I am trying to use deepspeed to do distillation; I initialize the student model using the deepspeed parameters, and I want a separate GPU to load the teacher model (this model is sufficiently big that I can’t fit both student and teacher in one GPU). The issue is I can’t place the teacher model on a GPU deepspeed is already using, because it has its own process to split the models.

I want to limit deepspeed to a set of GPUs by setting CUDA_VISIBLE_DEVICES=0,1,2, for example, and then reset os.environ[‘CUDA_VISIBLE_DEVICES’]=0,1,2,3 later in the code to allow the teacher model to be placed on a fresh, empty GPU3. But this gives me an error: " DeferredCudaCallError: CUDA call failed lazily at initialization with error: device >= 0 && device < num_gpus INTERNAL ASSERT FAILED at" or “CUDA invalid device ordinal”

So is it possible to reset CUDA_VISIBLE_DEVICES later in the code?

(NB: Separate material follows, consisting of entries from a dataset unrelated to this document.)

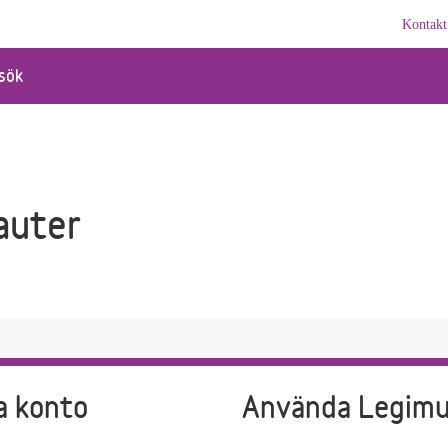
Kontakt
sök
auter
a konto
Använda Legim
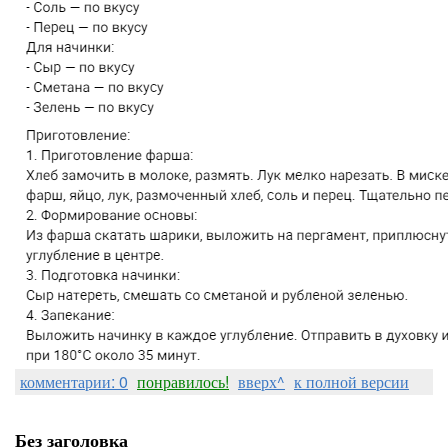
комментарии: 0
понравилось!
вверх^
к полной версии
Без заголовка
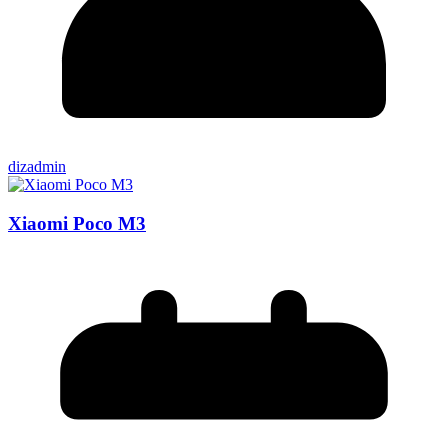
dizadmin
Xiaomi Poco M3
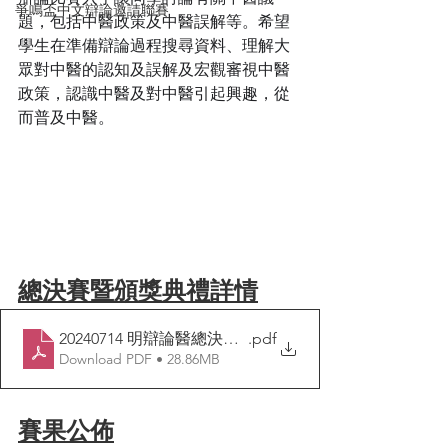
爭鳴盃中文辯論邀請聯賽
題，包括中醫政策及中醫誤解等。希望
學生在準備辯論過程搜尋資料、理解大
眾對中醫的認知及誤解及宏觀審視中醫
政策，認識中醫及對中醫引起興趣，從
而普及中醫。
總決賽暨頒獎典禮詳情
20240714 明辯論醫總決賽暨頒獎典禮場刊
.pdf
Download PDF • 28.86MB
賽果公佈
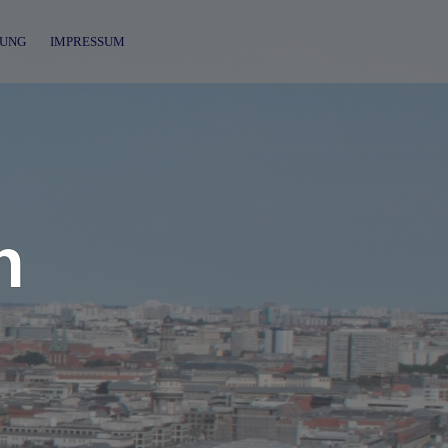
UNG
IMPRESSUM
n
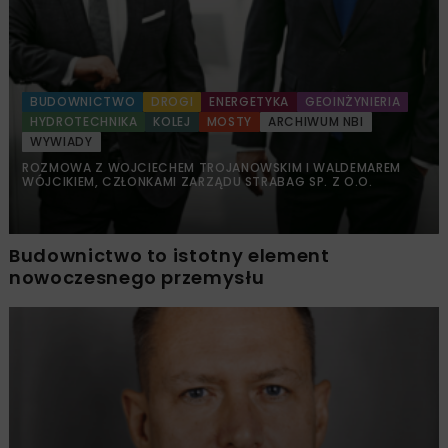
BUDOWNICTWO
DROGI
ENERGETYKA
GEOINŻYNIERIA
HYDROTECHNIKA
KOLEJ
MOSTY
ARCHIWUM NBI
WYWIADY
ROZMOWA Z WOJCIECHEM TROJANOWSKIM I WALDEMAREM
WÓJCIKIEM, CZŁONKAMI ZARZĄDU STRABAG SP. Z O.O.
Budownictwo to istotny element
nowoczesnego przemysłu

I don’t think it’s safe/supported to reset CUDA_VISIBLE_DEVICES in the middle of script execution (e.g., after CUDA has been initialized): Os.environ ["CUDA_VISIBLE_DEVICES"] not functioning - #4 by albanD

If you want to restrict the number of GPUs deepspeed is using, I would check if e.g., setting the world_size parameter or something like nproc_per_node could achieve this.